For distributors caught in the middle, this unpredictability creates a dangerous squeeze: margins are shrinking, buyers are hesitant to commit, and international markets are less reliable than ever. And unlike weather disruptions or short-term seasonal shifts, tariffs and trade disputes can drag on for years, forcing businesses to adapt to long-term uncertainty. To make matters more complex, policy changes often come with little notice, leaving distributors scrambling to adjust pricing, renegotiate contracts, and reassure anxious customers with almost no time to prepare.

The Ripple Effect on Distributors
The combination of tariffs, boycotts, and shifting trade policy doesn’t just stay at the macroeconomic level — it cascades down into daily operations:
- Margin Compression
Distributors can’t always pass tariff-driven price increases downstream without losing accounts. Bars and restaurants already struggle with razor-thin margins, and pushing through another cost increase risks customer churn. Every additional fee chips away at profitability, making efficiency gains more important than ever. - Idle Inventory and Revenue Gaps
With export channels tightening, many warehouses are stuck with unsold stock — tying up cash and slowing turnover. This is especially problematic in wine and spirits, where seasonality matters. Champagne that misses the holiday window or rosé that sits past summer quickly becomes a financial liability. - Operational Complexity
From customs paperwork to shifting supplier agreements, every tariff change adds administrative burden and compliance risk. What once was a simple import relationship can now involve multiple layers of legal review, re-negotiated contracts, and added logistics challenges. - Customer Pressure
Bars, restaurants, and retailers expect steady supply and competitive pricing, even while costs climb and margins erode. Distributors who fail to deliver consistency risk losing long-term relationships — and in a consolidating market, customer trust is everything.
Why Efficiency Is the Antidote
While no distributor can control trade policy or tariffs, they can control how resilient and efficient their operations are. By streamlining order management, inventory visibility, and sales processes, distributors create a buffer against external shocks.
- Automated Order Entry reduces costly admin overhead, keeping CSRs focused on customer needs instead of paperwork.
- Real-Time Inventory Data helps avoid over-ordering, stockouts, or warehouse bottlenecks when markets shift suddenly.
- B2B Ordering Portals give customers a frictionless way to buy, strengthening loyalty even during turbulent times.

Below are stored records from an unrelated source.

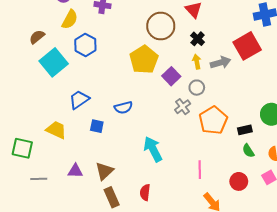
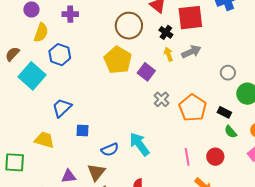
red square: (247, 46) -> (190, 18), moved, turned 32
gray circle: (197, 88) -> (228, 73), moved
blue semicircle: (123, 108) -> (110, 150), moved
black rectangle: (245, 130) -> (224, 112), turned 48
red circle: (239, 181) -> (215, 157), moved

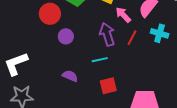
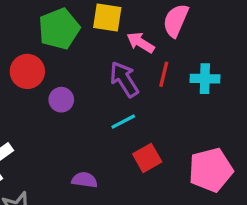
cyan cross: (160, 33) -> (205, 79), moved
purple semicircle: (70, 76) -> (85, 180), moved

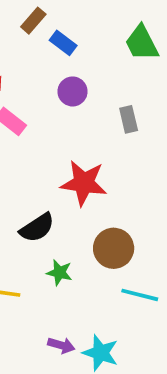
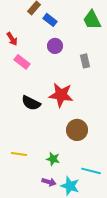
black semicircle: (37, 228) -> (31, 103), moved, turned 60
green star: (59, 273) -> (53, 159), moved
cyan line: (140, 295) -> (91, 171), moved

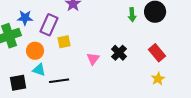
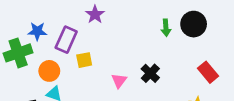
red rectangle: (157, 53) -> (208, 72), moved

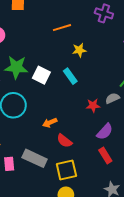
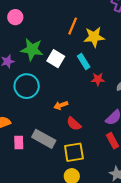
orange line: (62, 28) -> (73, 26), moved, turned -54
yellow star: (79, 50) -> (94, 37), size x1.5
red star: (93, 105) -> (98, 79), moved

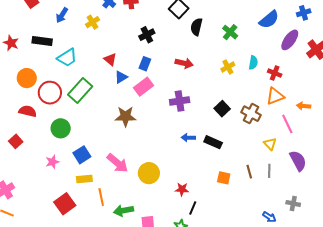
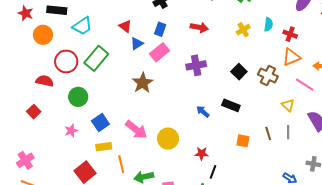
orange circle: (27, 78) -> (43, 35), moved
brown star: (125, 116) -> (143, 83), turned -30
pink line: (287, 124) -> (305, 85), turned -30
blue arrow: (188, 138) -> (203, 112), moved, turned 40

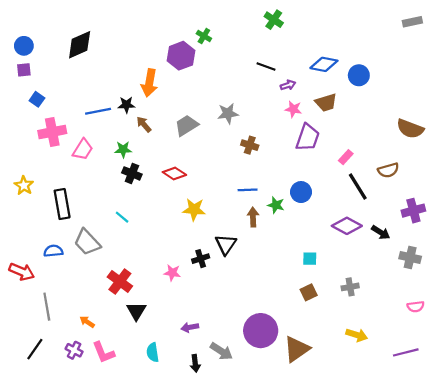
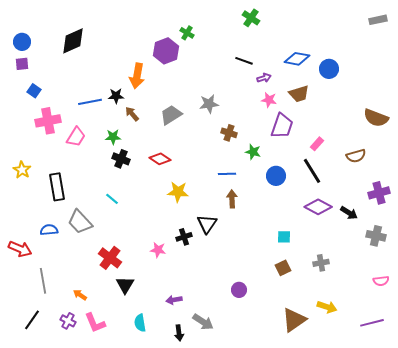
black line: (358, 187) -> (312, 171), moved
green star: (276, 205) -> (253, 152), moved
purple circle: (261, 331) -> (239, 290), moved, size x0.5
brown triangle: (297, 349) -> (294, 320), moved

- Built-In Analytics empower leadership to model margin impact, adjust pricing quickly, and make informed decisions.
Efficiency is no longer just about productivity — it’s about survival. It’s the lever distributors can pull to protect profitability in a market where external forces feel increasingly uncontrollable.

Competing Through Agility
Large players like Southern Glazer’s and RNDC have scale on their side, but mid-sized and regional distributors can compete by being faster, smarter, and more adaptable. Those who embrace efficiency tools are better equipped to:
- Weather tariff swings without losing customers.

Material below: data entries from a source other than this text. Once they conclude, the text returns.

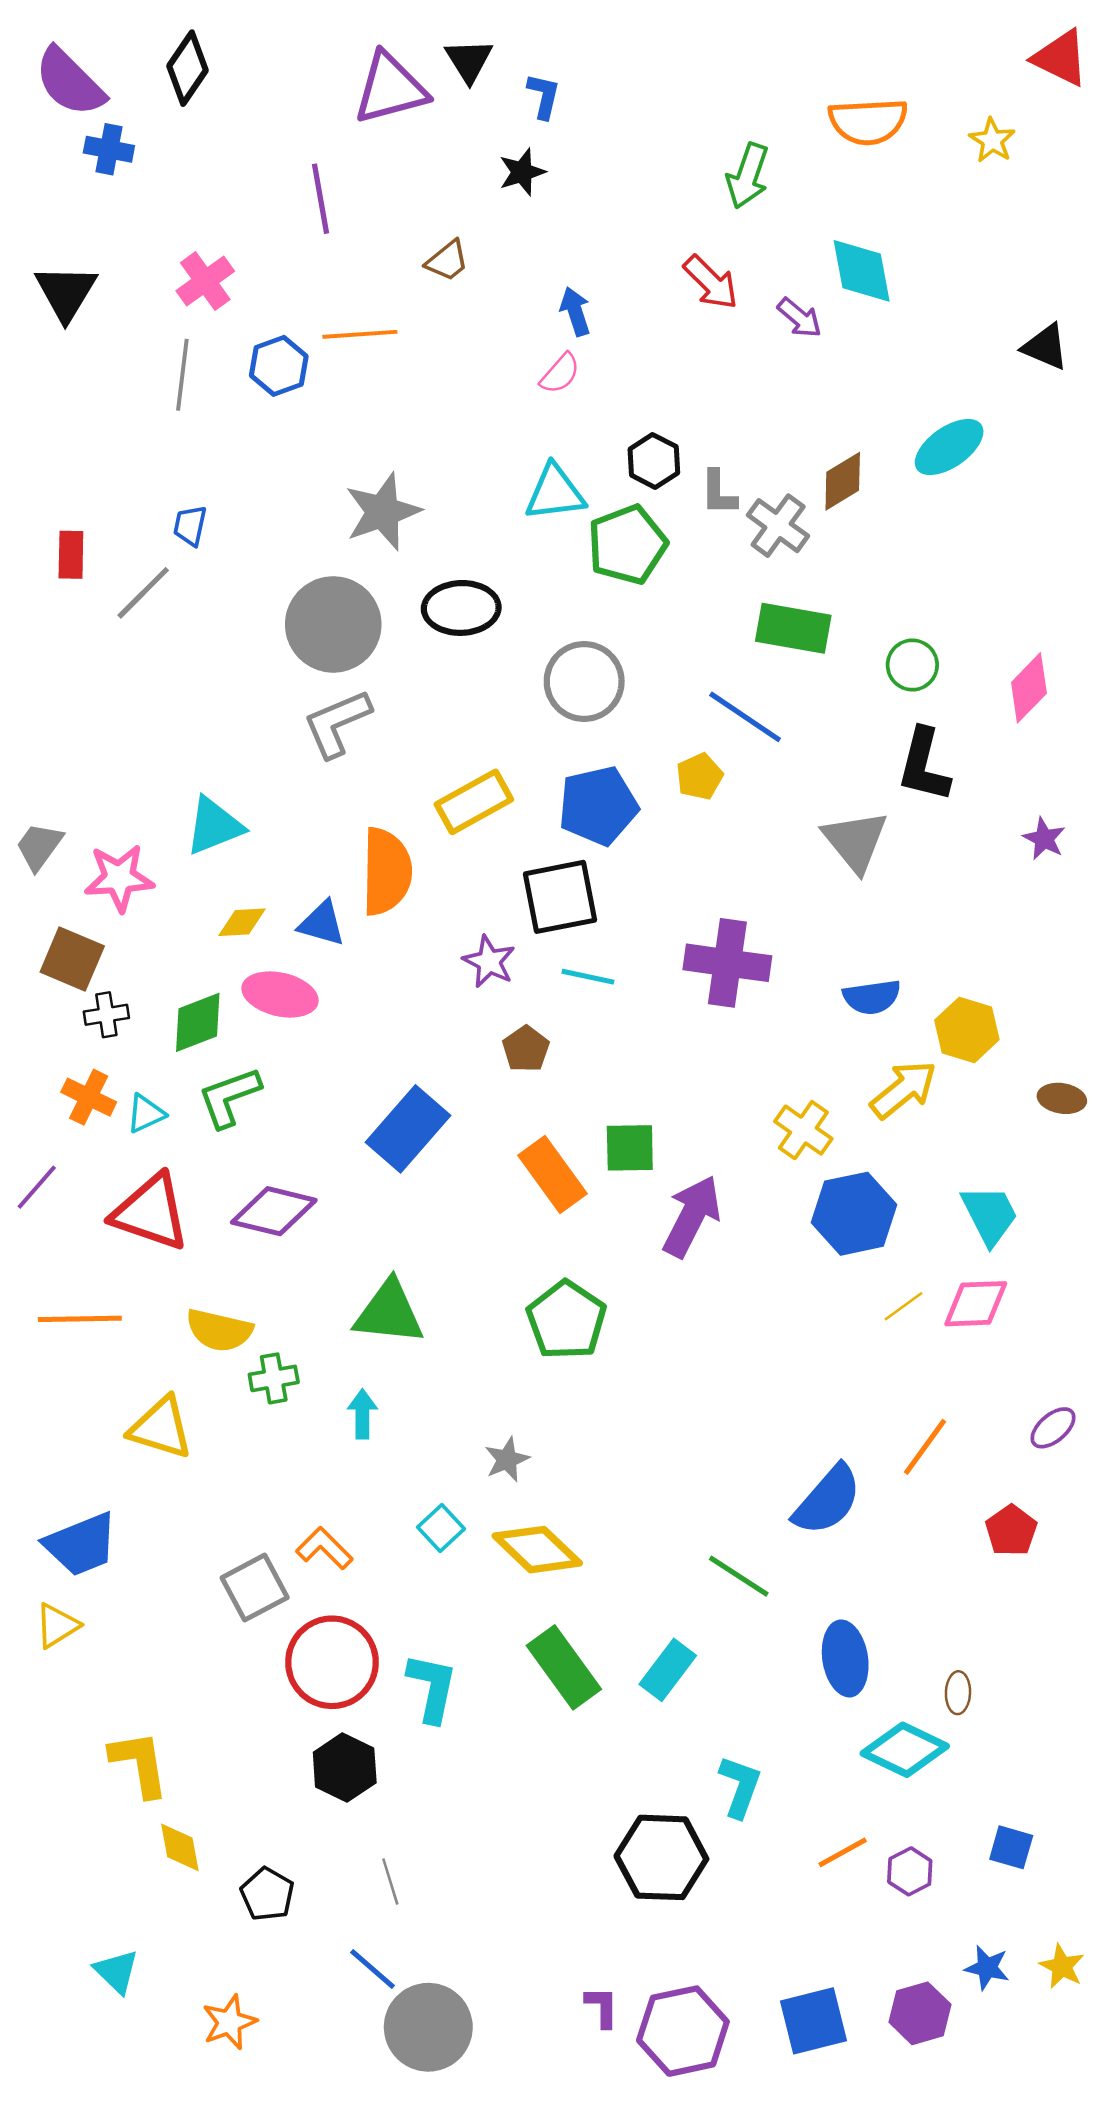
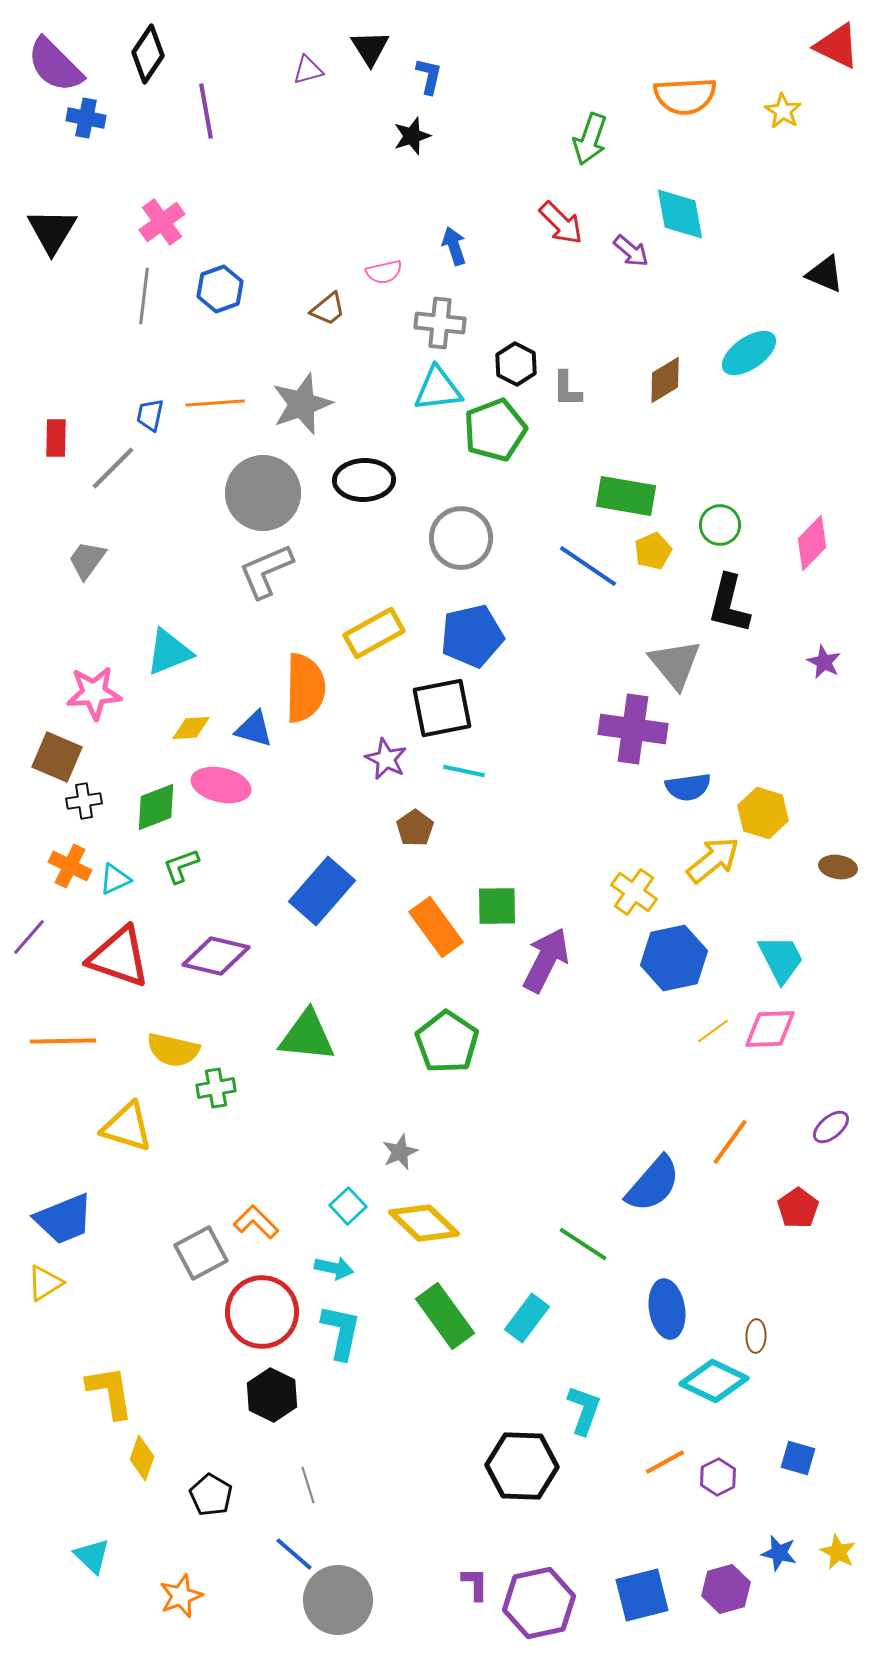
purple triangle: (390, 88) -> (308, 70), size x0.5
purple line: (321, 199) -> (206, 111), moved
brown trapezoid: (447, 261) -> (328, 309), moved
orange line: (360, 334) -> (215, 403), moved
pink semicircle: (560, 374) -> (384, 272), moved, turned 36
gray cross: (778, 526) -> (440, 323), moved, turned -30
yellow pentagon: (699, 777) -> (653, 551), moved
gray trapezoid: (39, 846) -> (87, 560), moved
purple cross: (727, 963) -> (633, 729), moved
green L-shape: (229, 1097) -> (181, 866), size x0.7
cyan arrow: (362, 1414) -> (334, 1268), moved, turned 102
yellow diamond: (180, 1847) -> (142, 1458), turned 30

- Free up reps to focus on selling, not chasing paperwork.
- Pivot quickly when export markets open or close.
- Build stronger customer relationships by delivering reliable, modern ordering experiences.

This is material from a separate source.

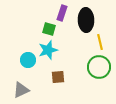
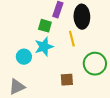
yellow line: (100, 42) -> (72, 39), moved
brown square: (58, 77) -> (67, 80), moved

Agility levels the playing field. Distributors who modernize can capture opportunities while competitors are still bogged down in manual processes. In fact, many smaller distributors can gain an edge precisely because they aren’t weighed down by outdated legacy systems. By adopting flexible, tech-driven workflows, they can test new markets faster, respond to customer demands more quickly, and turn uncertainty into a competitive advantage.
Conclusion: A Playbook for Resilience
Tariff unpredictability and export instability aren’t short-term headaches — they’re the new reality of global trade. For wine and spirits distributors, the path forward isn’t waiting for smoother waters. It’s about modernizing operations, reducing waste, and creating resilient systems that keep margins intact, no matter what policy shifts occur.
Now is the time to rethink efficiency — because the next disruption isn’t a matter of if, but when. And those who act early will be positioned not just to survive, but to seize market share while competitors struggle to adjust.